ニュージーランドの名門カンタベリー大学の学生寮で19歳の男子学生が孤独死 衝撃走る

記事まとめ

  • NZの名門カンタベリー大学の学生寮で、死後最大2カ月が経過した遺体が発見された
  • 英BBCによると、19歳の男子学生の遺体で、死因は今のところ不明だという
  • 今回の事件は「子供が学生寮に入っていれば安心」と思っていた保護者に衝撃を与えた

ニュージーランド名門大学の学生寮で19歳が“孤独死” 2カ月間誰も気づかず

 ニュージーランド南島クライストチャーチ市にある名門カンタベリー大学の学生寮で、死後最大2カ月が経過した遺体が見つかったという。

 英BBCの報道によると、19歳の男子学生の遺体が学生寮の部屋で発見された。死後最大2カ月が経過していたが、遺体が発見されたのは同じ寮の学生が「部屋から異臭がする」と訴えたためだった。死因は今のところ不明で、死後経過時間が長かったため、警察の身元確認班が現場に派遣された。

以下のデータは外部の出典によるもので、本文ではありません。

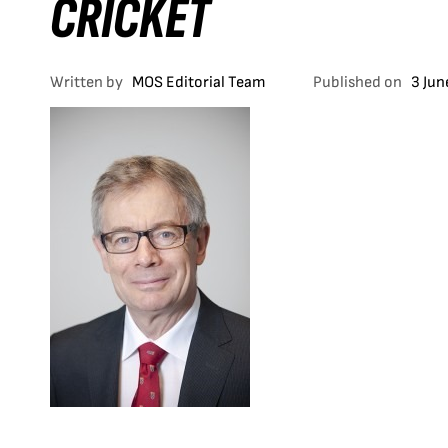
CRICKET
Written by
MOS Editorial Team
Published on
3 Jun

 カンタベリー大学は1年生の“孤独死”に「衝撃を受けている」とコメントを発表。「学生のケアプログラムがあるにも関わらず、今回のような事態が起きてしまったことは考えられないことです」と副学長のシェリル・デ・ラ・レイ氏は述べている。

 ニュージーランドの教育大臣クリス・ヒプキンス氏はカンタベリー大学による「徹底的な調査」を要求し、「学生寮に入居する生徒は、ただ単に雨をしのぐ屋根のためだけでなく、しっかりとした生活ケアのために巨額のお金を払っている。今回のケースでは、そのようなケアが存在していなかったことは明らかだ」とコメントした。

 カンタベリー大学はニュージーランドで2番目に古い大学で、約1万6000人の学生が在籍している。同大学のホームページによると、学生寮の平均的な家賃は月1185ニュージーランドドル(約8万円)で、最大で月2084ニュージーランドドル(約14万円)と見積もられている。学生寮のサービスについて説明するページには「幅広い専門分野のスタッフが常駐し、学生の皆さんの安全で幸せな生活を保証します」と記載されていた。海外の大学では、学生が勉学に集中できるよう、生活をサポートする住み込みのスタッフや掃除スタッフ、セキュリティスタッフがいることが多い。今回のような事件は「子供が学生寮に入っていれば安心」と思っていた保護者に大きな衝撃を与えた。

 カンタベリー大学の学生寮はオーストラリアの会社キャンパスリビングヴィレッジによって運営されている。同社はアメリカやイギリスの大学でも学生寮を運営しており、今回の事件はニュージーランド国外でも報じられた。